Cette peinture rend compte de ce chaos, de cette recherche extravagante et déterminée d’un ordre, d’un cosmos. Elle présente une étape d’un processus mental d’orientation résolument géopoétique, un signe laissé sur un chemin dans les brumes, une ébauche d’écriture. Comme telle, elle est achevée. Le processus, lui, se poursuit.

Difficilement lisible au premier abord, au-delà du jeu de formes et de couleurs, voici quelques pistes de lecture :

Le jardin. Voilà la première motivation, l’élan initial. Je cherchai le jardin.

Lucide sur le danger de dévoyer ma quête dans un symbolisme antérieur, soucieux de ne pas dissiper les éléments de ma carte naissante dans les ronces de la magie, j’ai d’abord approché avec cette précaution les représentations du jardin clos de la Vierge, dans les Annonciations de la Renaissance italienne, à l’avènement de la perspective. Celles de Fra Angelico, de Piero della Francesca, de Filippo Lippi, de Léonard de Vinci, pour ne citer que les plus connues.

Préliminaires picturaux, il fallait bien partir de quelque part.
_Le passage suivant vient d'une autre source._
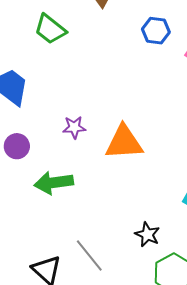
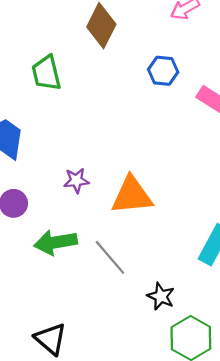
green trapezoid: (50, 29) -> (46, 73), turned 40
gray line: (89, 255) -> (110, 257), moved

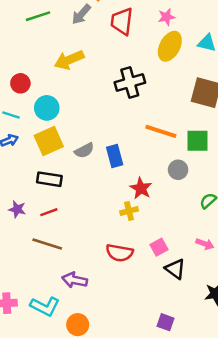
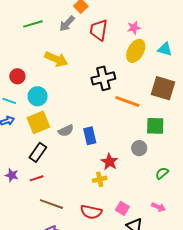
yellow arrow: (69, 60) -> (56, 59), turned -135
orange line: (161, 131) -> (127, 101), moved
black rectangle: (49, 179) -> (38, 152), turned -66
brown line: (47, 244) -> (51, 204), moved
pink square: (159, 247) -> (122, 208), turned -32

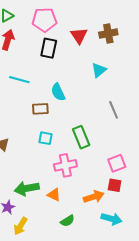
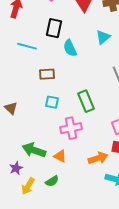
black rectangle: (49, 48) -> (54, 28), moved
cyan semicircle: (58, 92) -> (70, 48), moved
green arrow: (27, 188) -> (34, 150), turned 30
green semicircle: (68, 221) -> (52, 181), moved

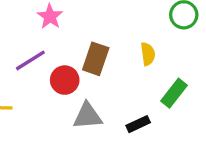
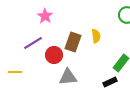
yellow semicircle: (148, 54) -> (96, 36), moved
black rectangle: (138, 124) -> (110, 82), moved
Et puis, quelques siècles plus tard, laissant les Lumières du Candide cultivant son jardin, ce sont les Grands Voyages de découvertes qui élargirent ma perspective.

En visitant une exposition à l’ancienne faculté de médecine de Montpellier où, à l’occasion de ses 800 ans, « la plus ancienne faculté de médecine du monde encore en activité » présentait une partie de sa collection d’ouvrages anciens, incunables, parchemins et livres imprimés, j’ai trouvé parmi ceux-ci une édition en français de 1785 (Paris, Hôtel de Thou) de « James COOK et KING, James, Troisième voyage de Cook, ou Voyage à l’Océan Pacifique… exécuté sous la direction des capitaines Cook, Clerke et Gore sur les vaisseaux la Résolution et la Découverte, 1776, 1777, 1778, 1779, 1780… ».

Dans la vitrine, le cartel annonce : « (…) Les lointaines terres australes ont longtemps alimenté rêve et hypothèses, et avec Bougainville et Lapérouse, Cook en apporte une connaissance sinon complète, du moins suffisante pour mettre fin aux anciens mythes, faisant naître par contrecoup celui de l’île paradisiaque. »

Me voici donc arrivé. Dissolution du mythe et recouvrance de mémoire vive.

Lorsque adolescent je prenais une première fois la route, pour tenter maladroitement d’échapper au contexte étouffé d’une grande banlieue parisienne middle-class, un Val d’Oise où je ne parvenais nulle part à me faire un corps à ma mesure, j’avais, avec l’intuition du Grand voyage chevillée au corps, la candeur de m’imaginer trouver une place sur un navire en partance pour les mers du Sud (en échange de quelques corvées, comme éplucher des pommes de terre peut-être ?)… Dans ma chambre, dans la maison familiale, espérant apaiser les tourments dans lesquels ma fuite allait sans doute plonger mes parents, je traçais au marqueur noir, en guise de message, à la page ouverte d’un livre de géographie de lycée, une grande flèche pointée sur une photo en couleur : Mangareva et l’Archipel des Gambiers. Cet archipel de la Polynésie Française, le plus éloigné de Tahiti, son lagon turquoise et sa solitude océane.

Je cherchais l’île paradisiaque, ce mythe de la bonne sauvagerie, apaisée et sereine, vivant de cueillette et de pêche dans le temps suspendu à l’infini d’une innocence dégagé de tout espoir.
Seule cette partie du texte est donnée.